The degree to which they have achieved homoplastomy could be made much more convincingly with qPCR, especially relative to dilution series of known quantities of each amplicon. Such an assay could establish if the primer pairs are working at near 100% efficiency, and are thus comparable. With this analysis, the authors could give a more definitive and quantitative estimate of the ratio of plastomes +transgene versus -transgene over a range of many logs.

 

I bring this up in part because the plastome without a transgene retains the aadA gene, which could still be a risk for horizontal gene transfer. Additionally, Fig. 3 shows that there are a non-trivial number of false positive colonies in the -DNA control that have presumably escaped photoinhibition. It seems that the most likely explanation for this is that the HNT6 strain is not completely homoplastomic (i.e. retains some plastome copies with an intact psaA-3 gene).

 

One other major point: In Fig. 6, it seems very odd that the authors see relatively high transgene expression from the Wendy promoter, and very low expression from rbcL and psbA promoters.

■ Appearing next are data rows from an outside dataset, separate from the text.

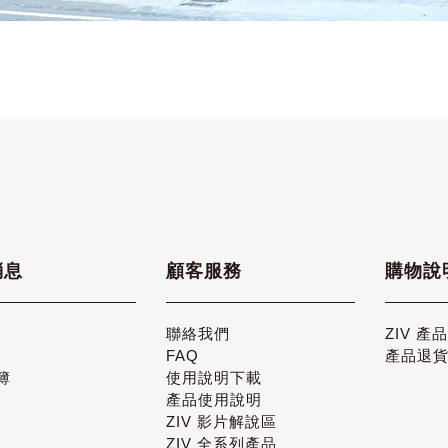
消息
顧客服務
購物說
聯絡我們
ZIV 產
FAQ
產品退
簿
使用說明下載
產品使用說明
ZIV 影片解說區
ZIV 全系列產品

Was this reproducible? I.e. Do you see consistent levels of Luc activity with multiple transformants using the same promoter? I would be more inclined to attribute differences in transgene expression to inter-transformant variability than the different promoters unless the authors had looked at multiple transformants. It was not clear to me that they had.

 

Fig. S2 - S4 were missing from the file I received and could not be evaluated.

 

Minor points:

The luciferase assay in Fig. 4C clearly shows there is more luciferase activity with the transgene than without, but this point would be much better with more context. Can you at least roughly estimate how much transgene is being produced, say in terms or mass or moles of transgene product per cell or per mass of cell pellet?

 

Fig. 2A and Fig. 3: The labels are too small and too light. Larger font and black text would improve readability.

 

Fig. 5: the colors of the blue lines for CC-1690 Dark and HNT6::luc Low Light are too similar

 

Fig. 6: RFU? Do you mean RLU?

 

Fig. 6 legend: "reporter" versus "report"

 

Line 46 "used" vs. "using"

 

Line 69 "...not tailor-made for chloroplast genetic engineering" What does this mean exactly?

Author Response

Please see the attachment

Author Response File: Author Response.docx

Round 2

Reviewer 2 Report

The authors have mostly either addressed my concerns or made a reasonable argument for why they did not.

 

My remaining concern, that could easily be addressed, and really should be before acceptance is regarding the reproducibility of the luciferase assays in Fig. 4C and Fig. 6. The text indicates that two separate transformants were produced with each construct, and that there were triplicate luciferase assays performed. But this left me with some easily addressed questions about what is being presented. What do the size of the bars indicate in each figure? The mean RLU for three measurements of one transformant (i.e. N=3)? The mean RLU for three measurements of both transformants combined (i.e. N=6)? If just one transformant, what about the other one? What are the error bars? Standard deviation? All of this should be indicated in either the legend or the Methods, but I couldn't find it. Really, the authors should show the mean of three measurements of one transformant side-by-side with the mean from the other transformant.

Author Response

We thank the review for their comments. We have reviewed the original data for the luciferase assays and have clarified this in the manuscript. For figure 4C, the bars represent the mean and SD of triplicate measurements from a single line. For figure 6, the values are the mean and SD from two independent lines, each measured once. We have amended the figure legends to clarify this.